The weather was awful and in my diary the days after Christmas were fairly empty so there was plenty of extra reading time.
I swallowed this book down in unseemly chunks. I loved it and although I finished it a few days ago I am still with those characters, living the story.
My friend said that this book was charming but not great literature. I agree, although I wouldn’t like to have to write down a definition of what constitutes ‘great literature!’
A small, old fashioned library on the Harrow Road in Wembley is in constant danger of being closed and this provides the centre that the characters, each with their own narrative, revolve around. There is a reading list that is found and this provides the mystery in the book. Who compiled it? Where did it come from? Does it have a hidden meaning?
The people whose stories we hear are a disparate group: old and young, lonely and lost, Hindu or not. I do not know Wembley well but I am aware it is a very cosmopolitan area with a large Hindu community served by the temple, or mandir, in nearby Neasden. I have visited with a class and it is amazing: a vast white, marble, palace like building surrounded incongruously by rows of suburban semis. I enjoyed the fact that this story is set within a very real, rather gritty, context.
However, you don’t need to have any knowledge of Wembley to enjoy this book. It is about the power of books and reading to make connections. These may be connections with other people ( and indeed how lovely it is to be able to share books with others and hear their views and thoughts). Or they are possibly connections with one’s own life, problems, dilemmas etc.
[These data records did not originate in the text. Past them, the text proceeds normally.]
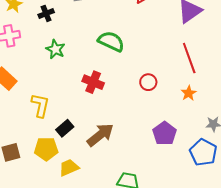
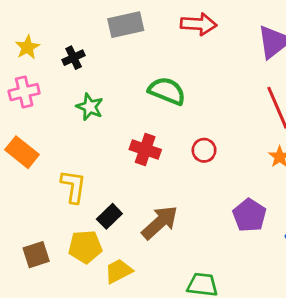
red circle: (148, 82) -> (204, 150), moved

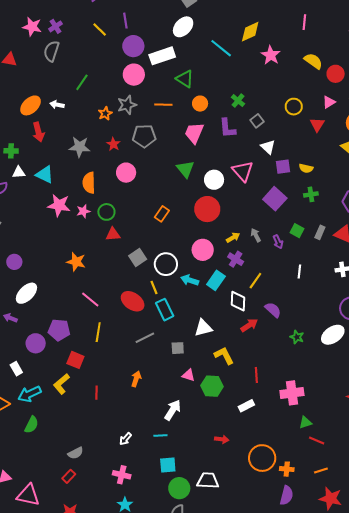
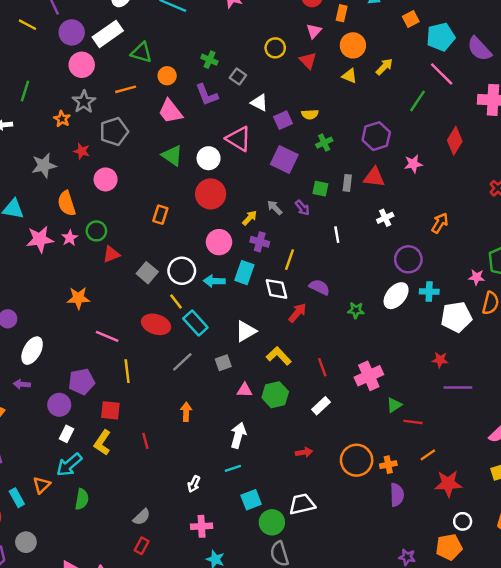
pink trapezoid: (194, 133) -> (170, 111), turned -45
white rectangle: (16, 369) -> (66, 434), moved, turned 72

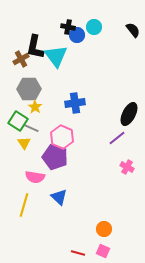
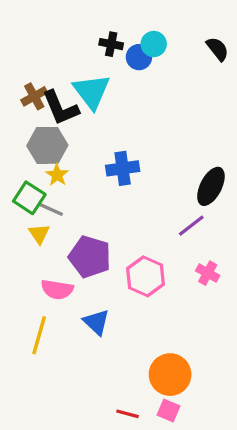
blue circle: (77, 35) -> (139, 57), moved
black L-shape: (35, 47) -> (60, 108), moved, turned -35
pink hexagon: (62, 137) -> (145, 276), moved
orange circle: (104, 229) -> (170, 375), size x1.6

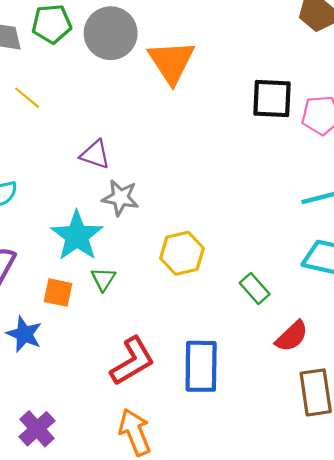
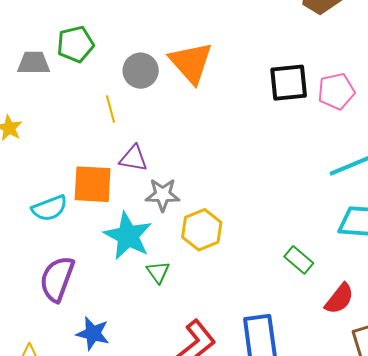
gray circle: (111, 33) -> (141, 71), moved, size x0.7
yellow line: (27, 98) -> (111, 109), moved, turned 44
yellow hexagon: (182, 253) -> (202, 230), moved
orange square: (58, 293) -> (93, 184), moved, size x1.5

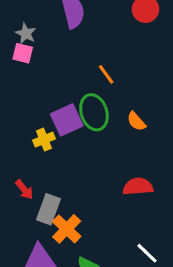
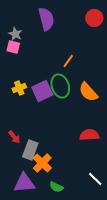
orange line: (106, 74) -> (68, 61), turned 72
orange semicircle: (136, 121) -> (88, 92), size x1.5
yellow cross: (44, 140) -> (19, 88), moved

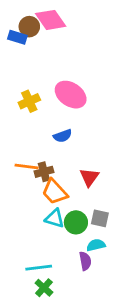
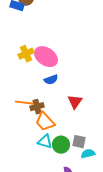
pink ellipse: (71, 95) -> (46, 57), moved
red triangle: (89, 177) -> (75, 102), moved
cyan semicircle: (96, 245) -> (88, 154), moved

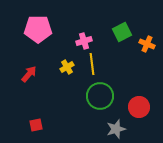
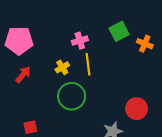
pink pentagon: (38, 29) -> (19, 41), moved
green circle: (100, 96) -> (72, 96), moved

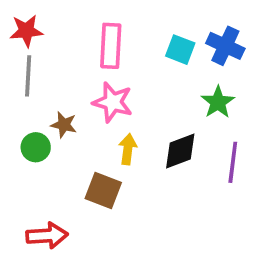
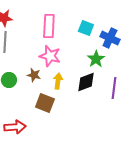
blue cross: (225, 46) -> (110, 38), moved
green star: (218, 102) -> (96, 59), moved
brown star: (64, 125) -> (34, 75), moved

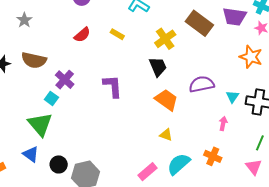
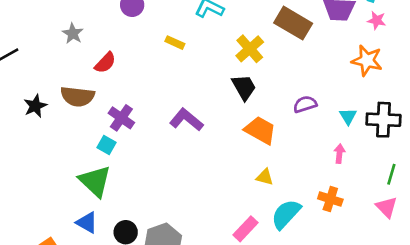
gray star: (24, 20) -> (73, 33), moved
yellow rectangle: (117, 34) -> (175, 43), moved
red semicircle: (82, 35) -> (105, 63), moved
purple semicircle: (202, 84) -> (305, 104), size x0.7
purple L-shape: (113, 86) -> (186, 120), turned -40

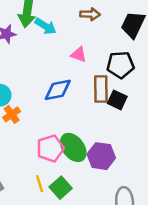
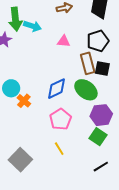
blue diamond: (58, 90) -> (57, 89), moved
green ellipse: (73, 147) -> (86, 90), moved
green square: (61, 188) -> (98, 137), moved

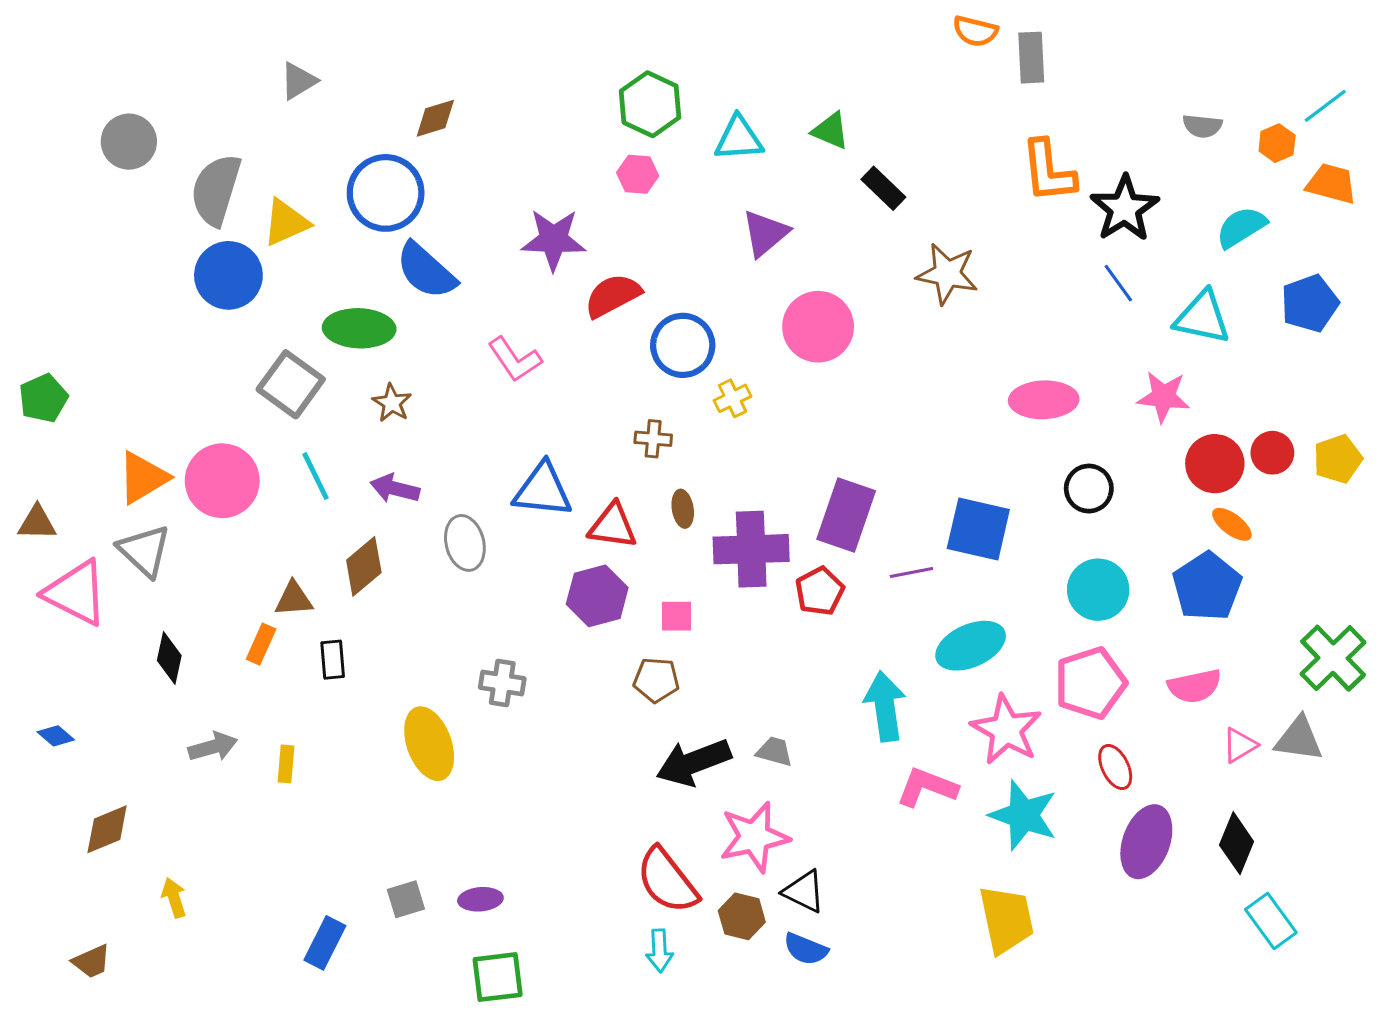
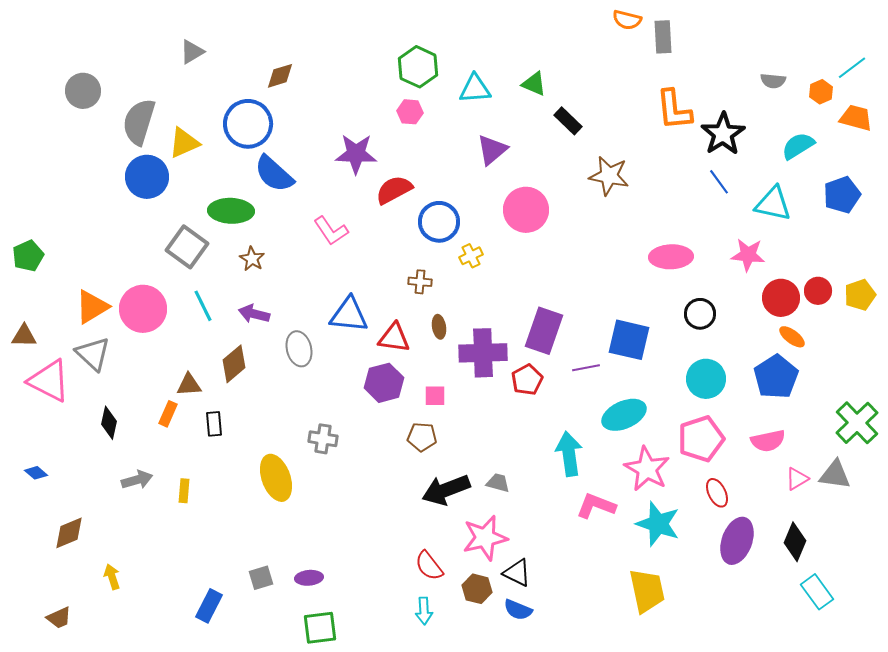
red semicircle: (667, 881) -> (429, 566), size x0.7

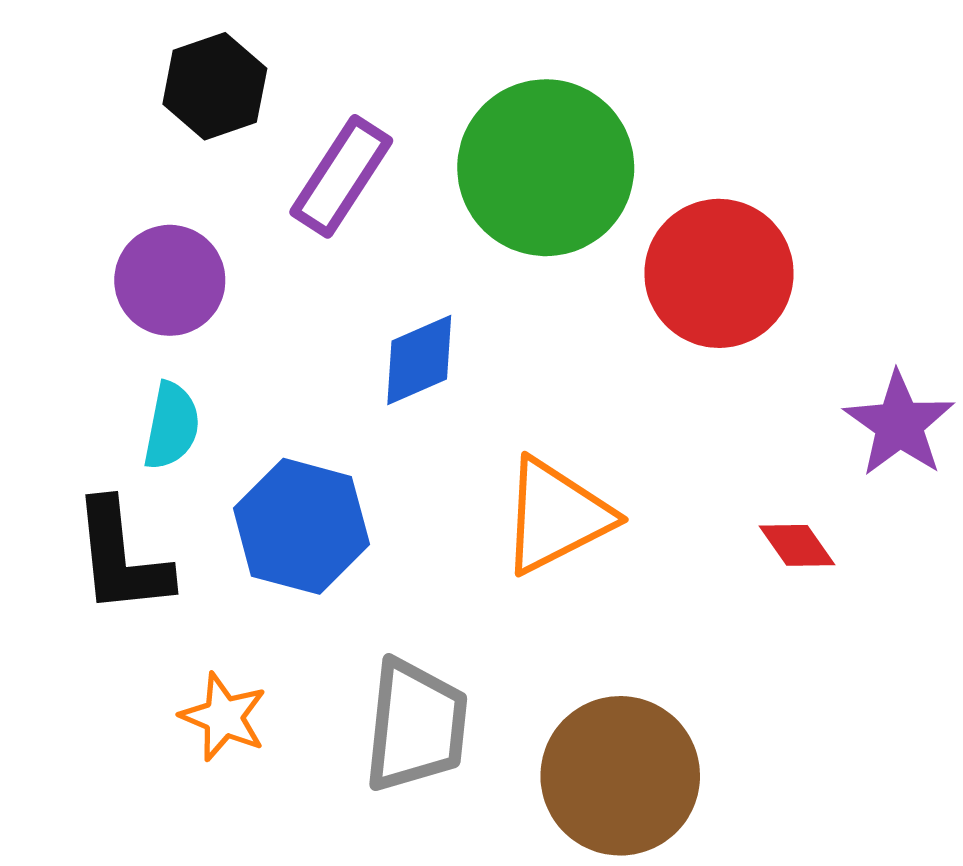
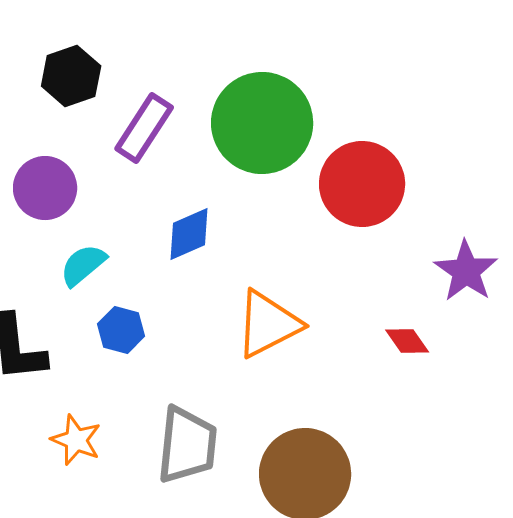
cyan semicircle: (172, 426) -> (83, 265), moved, turned -141
blue hexagon: (301, 526) -> (121, 330), size x0.6

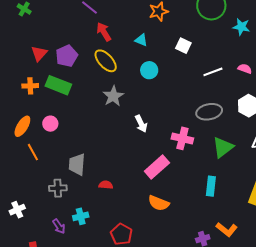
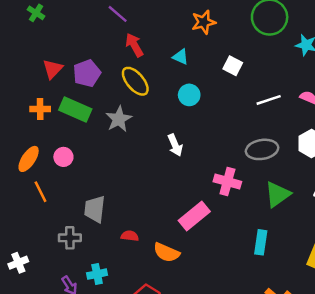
gray star: (113, 96) -> (119, 119), moved
white arrow: (141, 124) -> (175, 145), moved
orange semicircle: (159, 203) -> (166, 252), moved

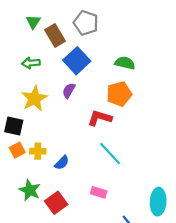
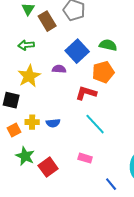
blue square: (77, 61) -> (77, 51), moved
purple semicircle: (69, 90) -> (59, 69), turned 64
orange square: (17, 150) -> (14, 130), moved
blue semicircle: (62, 163) -> (53, 123), moved, turned 40

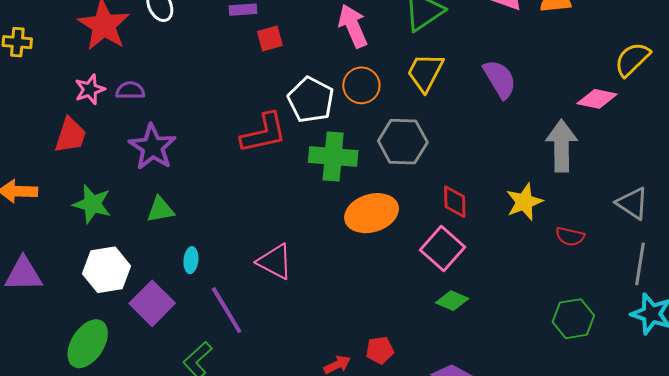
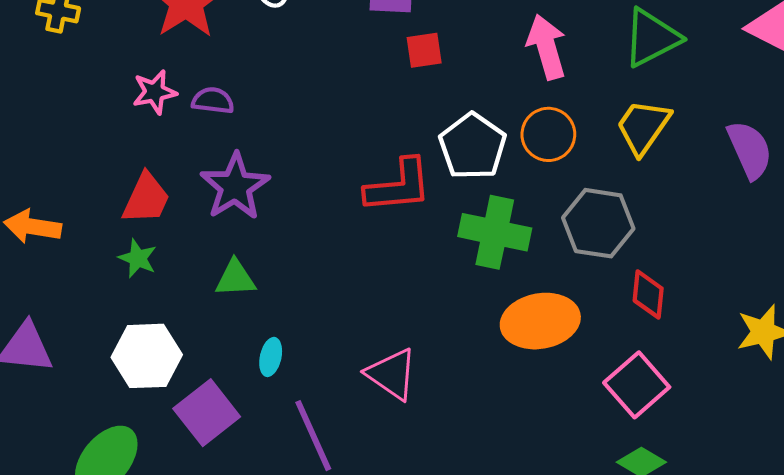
red trapezoid: (70, 135) -> (146, 198), moved
red diamond: (455, 202) -> (648, 294), moved
green star: (92, 204) -> (138, 258), size x0.7

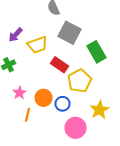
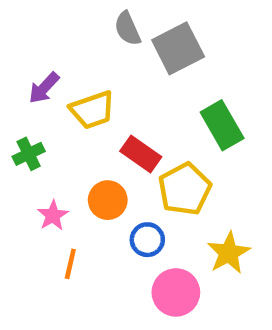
gray square: (70, 33) -> (178, 48), moved, turned 35
orange circle: (44, 98) -> (108, 200), moved

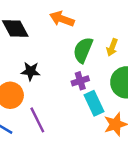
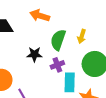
black star: (31, 71) -> (34, 54), moved
cyan rectangle: (94, 103) -> (70, 82), turned 30

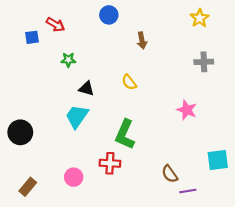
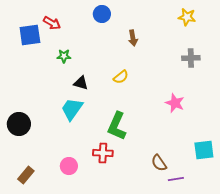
yellow star: (200, 18) -> (187, 17), turned -30
blue square: (32, 37) -> (30, 35), size x1.6
yellow semicircle: (129, 82) -> (121, 77), turned -91

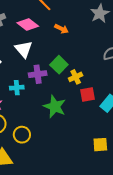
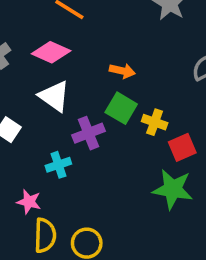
orange arrow: (61, 29) -> (122, 71), moved
yellow cross: (76, 77) -> (155, 122), turned -32
green star: (55, 107) -> (173, 189), moved

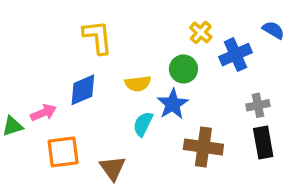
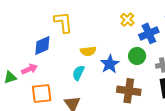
green circle: (183, 69) -> (137, 56), moved
blue diamond: (83, 90) -> (42, 46), moved
cyan semicircle: (143, 124) -> (78, 73), moved

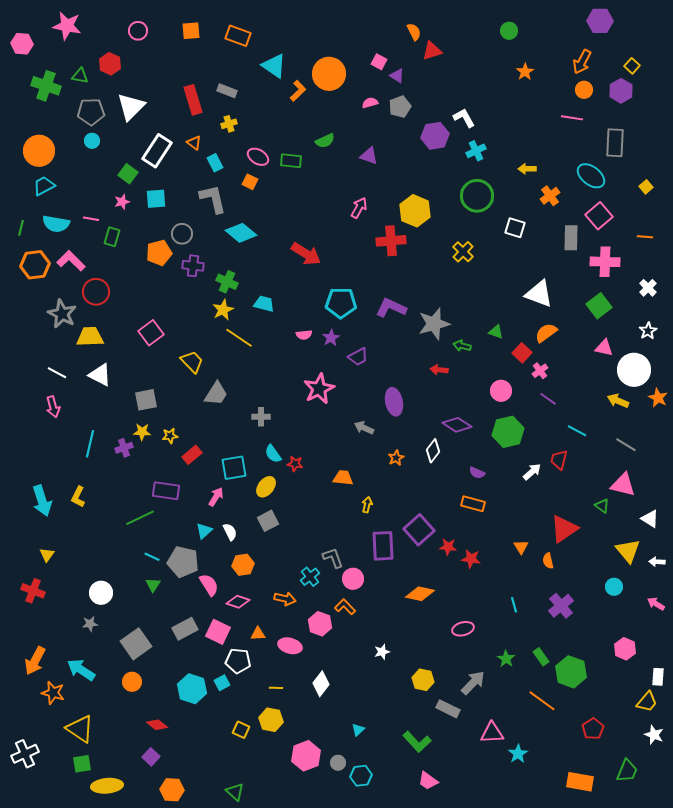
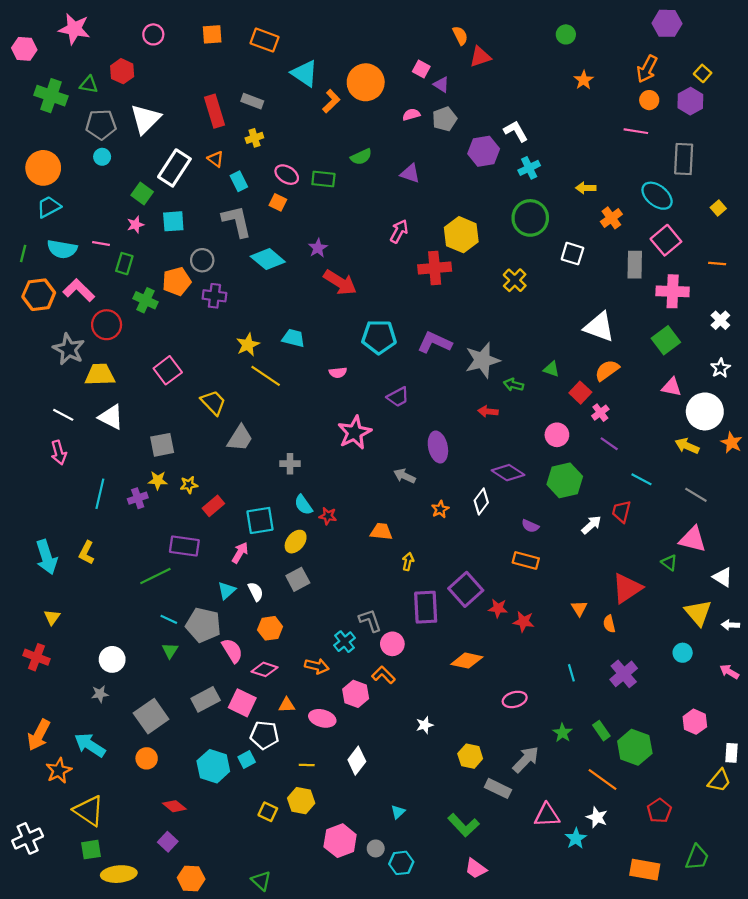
green cross: (227, 282) -> (145, 300), moved
purple star: (331, 338) -> (318, 248), moved
orange star: (53, 693) -> (59, 771), turned 30
white star: (654, 735) -> (597, 817), moved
The barriers of age, class and culture are broken down here and people’s lives become entwined, to the benefit of everyone and the library community as a whole.
Looking up the author, as I usually do, I find that Sara Nisha Adams lives in London and has an Indian mother and English father. The idea for this book- her first- emanated from her grandfather who indeed lived in Wembley and connected with his granddaughter through books. Her second novel called: The Twilight Garden is due out in the summer of 2023. I will be buying it.
So, The Reading List is an absolute delight. Do read.
This is the reading list that runs through the book:
- To Kill a Mockingbird
- Rebecca
- The Kite Runner
- Life of Pi
- Pride and Prejudice
- Little Women
- Beloved
- A Suitable Boy
(You do not need to be familiar with any of these books to enjoy the novel.)
I have read them all except Beloved by Toni Morrison and I plan to fill that gap soon.
I may also have to go to the Harrow Road and see this little library. Google maps tells me it is still there. I hope they are right!